Delaware is one of only nine states with a closed primary system – in which only voters who are affiliated with a political party are allowed to vote in that party’s primary election. This Friday, May 27 is the deadline to choose or change party registration before the primary election.
Almost one-fourth of First State voters are not currently affiliated with either the Democratic or Republican Party. These voters will not be able to vote in the September 13 primary unless they choose to register with one of the two major parties before this Friday.
More than 170,000 Delawareans are currently registered with “no party” affiliation. Another 18,000+ voters are affiliated with minor political parties that will not have primaries.
Delaware is one of only three states with closed primaries that require voters to choose a party affiliation before the candidates’ deadline to file nomination papers. Delaware, Kentucky and New York all have party registration deadlines that occur before voters know who will be running in the primary elections.
Voters who wish to change their party affiliation can do so online at ivote.de.gov.
Statement of Common Cause Delaware Executive Director Claire Snyder-Hall
Our ‘government by the people’ is stronger and more representative when voters participate fully in the electoral process.
But between Delaware’s closed primary system and our extra-early deadline to choose a political party, almost one-quarter of First State voters could be locked out of our September primaries.
Summer hasn’t even started yet, so relatively few voters are likely to be thinking about this fall’s elections. Even so, First State voters should be aware of Friday’s deadline and be able to make an informed choice about whether they will participate in – or sit out – the September primary elections.
Whoever is elected in November needs to represent all of us – and that means all of us need to vote. But relatively few of us vote in primary elections.

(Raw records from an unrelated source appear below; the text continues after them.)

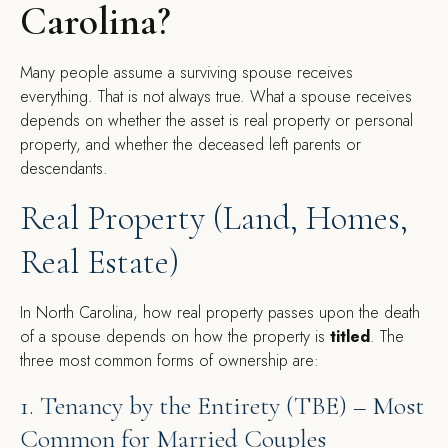
Carolina?
Many people assume a surviving spouse receives
everything. That is not always true. What a spouse receives
depends on whether the asset is real property or personal
property, and whether the deceased left parents or
descendants.
Real Property (Land, Homes,
Real Estate)
In North Carolina, how real property passes upon the death
of a spouse depends on how the property is
titled
. The
three most common forms of ownership are:
1. Tenancy by the Entirety (TBE) – Most
Common for Married Couples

All of the past five primary elections have had less than 25% voter turnout. The 2018 midterm primaries had less than 17.5% turnout. So a very small number of Delawareans decide who the candidates are, that the rest of us get to choose between in November.
That’s not how ‘government by the people’ is supposed to work.
We urge all First State voters who have not picked a party affiliation to do so, before Friday. And we urge all voters affiliated with the two major parties to make plans to vote in the primary on September 13.